WHAT YOU WILL DO:
Please, without the pictures, retype exactly the lines from the start of the material through the line that holds "HBC201 Research Methods for the Social and".

MATERIAL SHOWN:
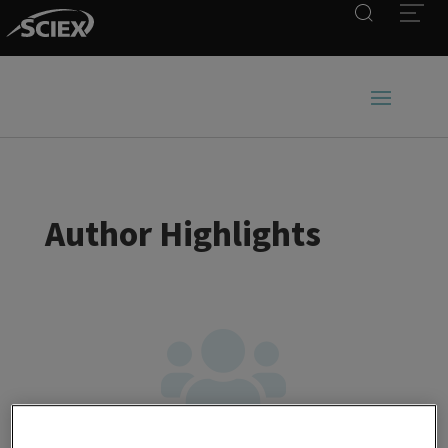
Search
Open
Author Highlights

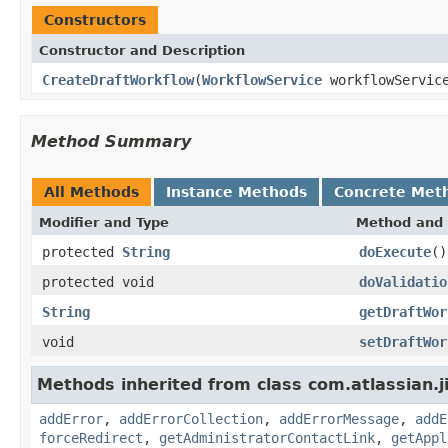
Constructors
Constructor and Description
CreateDraftWorkflow
(
WorkflowService
workflowServic
Method Summary
All Methods
Instance Methods
Concrete Met
Modifier and Type
Method and 
protected
String
doExecute
()
protected void
doValidatio
String
getDraftWor
void
setDraftWor
Methods inherited from class com.atlassian.j
addError
,
addErrorCollection
,
addErrorMessage
,
addE
forceRedirect
,
getAdministratorContactLink
,
getAppl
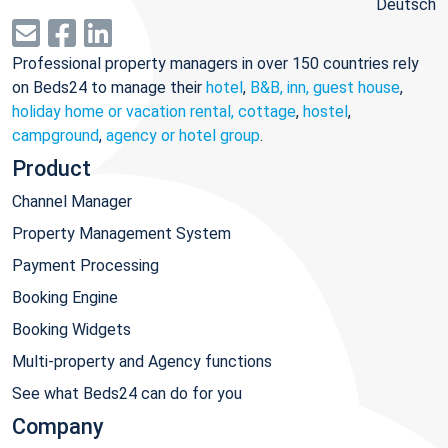
Deutsch
Professional property managers in over 150 countries rely
on Beds24 to manage their
hotel
,
B&B, inn, guest house
,
holiday home or vacation rental, cottage
,
hostel
,
campground
,
agency or hotel group
.
Product
Channel Manager
Property Management System
Payment Processing
Booking Engine
Booking Widgets
Multi-property and Agency functions
See what Beds24 can do for you
Company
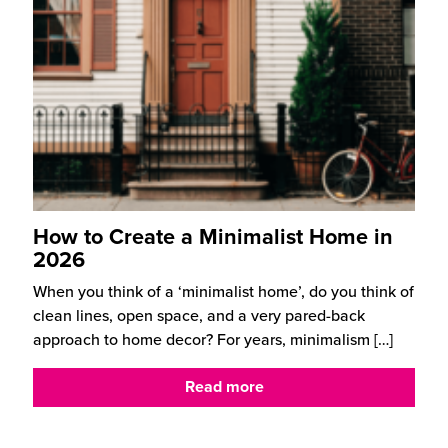
How to Create a Minimalist Home in
2026
When you think of a ‘minimalist home’, do you think of
clean lines, open space, and a very pared-back
approach to home decor? For years, minimalism
[…]
Read more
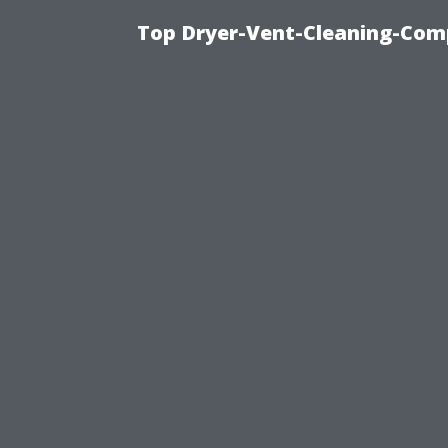
Top Dryer-Vent-Cleaning-Comp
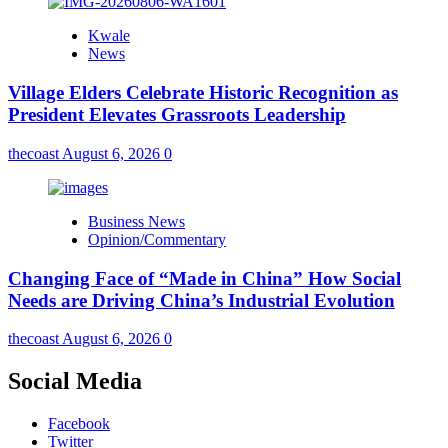
Kwale
News
Village Elders Celebrate Historic Recognition as
President Elevates Grassroots Leadership
thecoast
August 6, 2026
0
Business News
Opinion/Commentary
Changing Face of “Made in China” How Social
Needs are Driving China’s Industrial Evolution
thecoast
August 6, 2026
0
Social Media
Facebook
Twitter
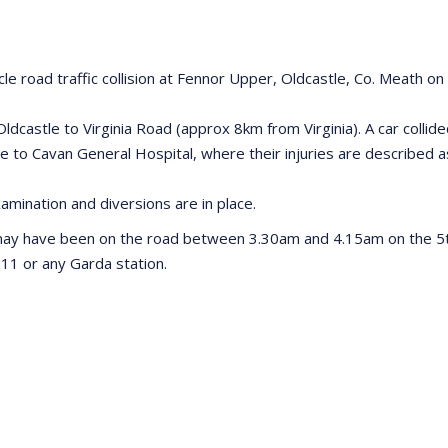
hicle road traffic collision at Fennor Upper, Oldcastle, Co. Meath 
ldcastle to Virginia Road (approx 8km from Virginia). A car colli
 to Cavan General Hospital, where their injuries are described a
Examination and diversions are in place.
may have been on the road between 3.30am and 4.15am on the 5th
11 or any Garda station.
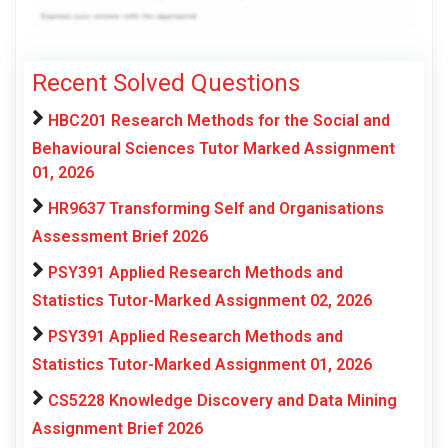
Recent Solved Questions
HBC201 Research Methods for the Social and
Behavioural Sciences Tutor Marked Assignment
01, 2026
HR9637 Transforming Self and Organisations
Assessment Brief 2026
PSY391 Applied Research Methods and
Statistics Tutor-Marked Assignment 02, 2026
PSY391 Applied Research Methods and
Statistics Tutor-Marked Assignment 01, 2026
CS5228 Knowledge Discovery and Data Mining
Assignment Brief 2026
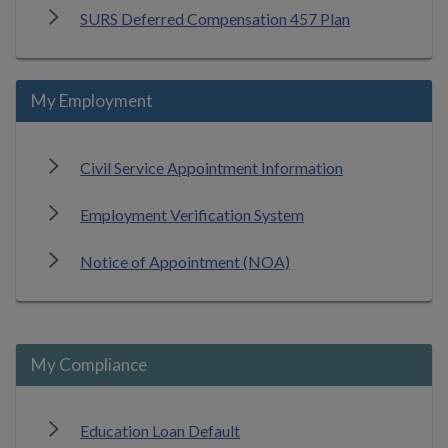
SURS Deferred Compensation 457 Plan
My Employment
Civil Service Appointment Information
Employment Verification System
Notice of Appointment (NOA)
My Compliance
Education Loan Default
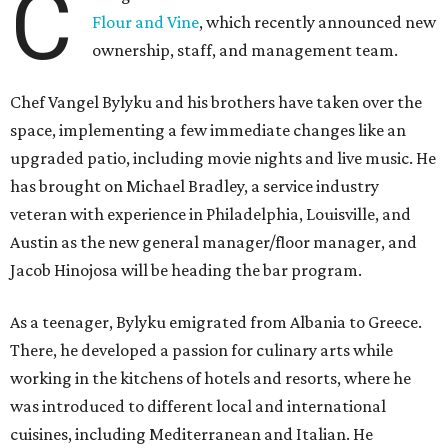
C
Flour and Vine
, which recently announced new
ownership, staff, and management team.
Chef Vangel Bylyku and his brothers have taken over the
space, implementing a few immediate changes like an
upgraded patio, including movie nights and live music. He
has brought on Michael Bradley, a service industry
veteran with experience in Philadelphia, Louisville, and
Austin as the new general manager/floor manager, and
Jacob Hinojosa will be heading the bar program.
As a teenager, Bylyku emigrated from Albania to Greece.
There, he developed a passion for culinary arts while
working in the kitchens of hotels and resorts, where he
was introduced to different local and international
cuisines, including Mediterranean and Italian. He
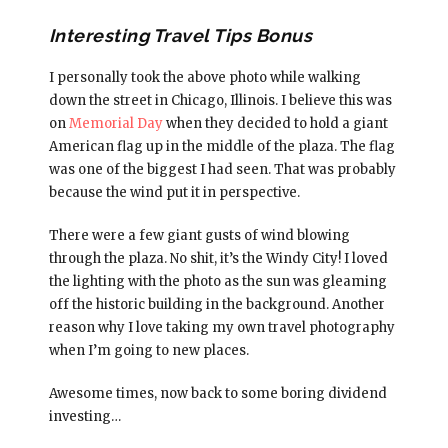
Interesting Travel Tips Bonus
I personally took the above photo while walking
down the street in Chicago, Illinois. I believe this was
on
Memorial Day
when they decided to hold a giant
American flag up in the middle of the plaza. The flag
was one of the biggest I had seen. That was probably
because the wind put it in perspective.
There were a few giant gusts of wind blowing
through the plaza. No shit, it’s the Windy City! I loved
the lighting with the photo as the sun was gleaming
off the historic building in the background. Another
reason why I love taking my own travel photography
when I’m going to new places.
Awesome times, now back to some boring dividend
investing…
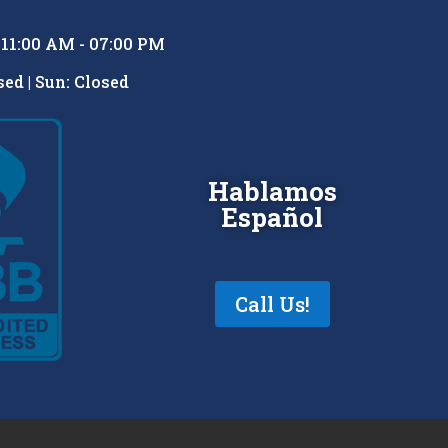
: 11:00 AM - 07:00 PM
ed | Sun: Closed
Hablamos
Español
Call Us!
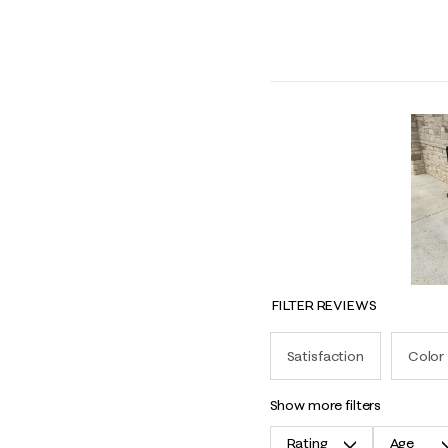
FILTER REVIEWS
Satisfaction
Color
show more filters
Rating
Age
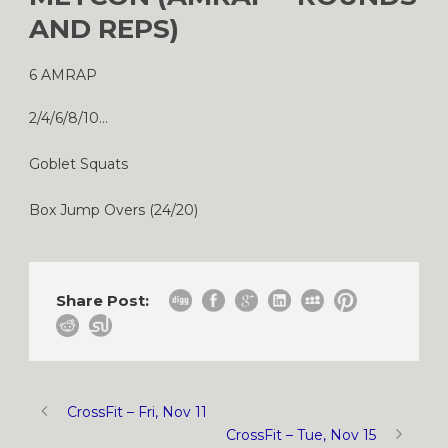
AND REPS)
6 AMRAP
2/4/6/8/10…
Goblet Squats
Box Jump Overs (24/20)
Share Post:
CrossFit – Fri, Nov 11
CrossFit – Tue, Nov 15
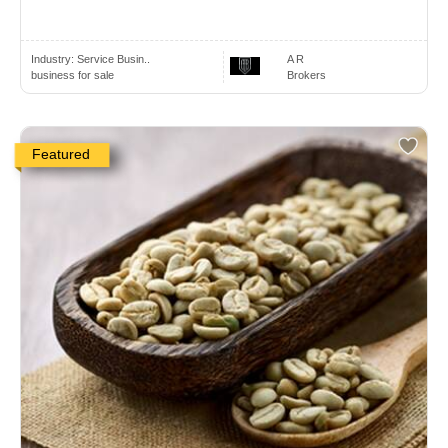
Industry:
Service Busin..
A R
business for sale
Brokers
Featured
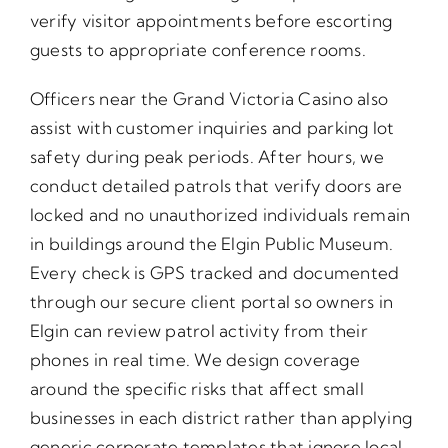
verify visitor appointments before escorting
guests to appropriate conference rooms.
Officers near the Grand Victoria Casino also
assist with customer inquiries and parking lot
safety during peak periods. After hours, we
conduct detailed patrols that verify doors are
locked and no unauthorized individuals remain
in buildings around the Elgin Public Museum.
Every check is GPS tracked and documented
through our secure client portal so owners in
Elgin can review patrol activity from their
phones in real time. We design coverage
around the specific risks that affect small
businesses in each district rather than applying
generic corporate templates that ignore local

COMPLETED EXERCISE:
Search
Open
Author Highlights

Constructors
Constructor and Description
CreateDraftWorkflow
(
WorkflowService
workflowServic
Method Summary
All Methods
Instance Methods
Concrete Met
Modifier and Type
Method and 
protected
String
doExecute
()
protected void
doValidatio
String
getDraftWor
void
setDraftWor
Methods inherited from class com.atlassian.j
addError
,
addErrorCollection
,
addErrorMessage
,
addE
forceRedirect
,
getAdministratorContactLink
,
getAppl
Deutsch
Professional property managers in over 150 countries rely
on Beds24 to manage their
hotel
,
B&B, inn, guest house
,
holiday home or vacation rental, cottage
,
hostel
,
campground
,
agency or hotel group
.
Product
Channel Manager
Property Management System
Payment Processing
Booking Engine
Booking Widgets
Multi-property and Agency functions
See what Beds24 can do for you
Company
How to Create a Minimalist Home in
2026
When you think of a ‘minimalist home’, do you think of
clean lines, open space, and a very pared-back
approach to home decor? For years, minimalism
[…]
Read more
Top Dryer-Vent-Cleaning-Comp
Kwale
News
Village Elders Celebrate Historic Recognition as
President Elevates Grassroots Leadership
thecoast
August 6, 2026
0
Business News
Opinion/Commentary
Changing Face of “Made in China” How Social
Needs are Driving China’s Industrial Evolution
thecoast
August 6, 2026
0
Social Media
Facebook
Twitter
hicle road traffic collision at Fennor Upper, Oldcastle, Co. Meath 
ldcastle to Virginia Road (approx 8km from Virginia). A car colli
 to Cavan General Hospital, where their injuries are described a
Examination and diversions are in place.
may have been on the road between 3.30am and 4.15am on the 5th
11 or any Garda station.
Recent Solved Questions
HBC201 Research Methods for the Social and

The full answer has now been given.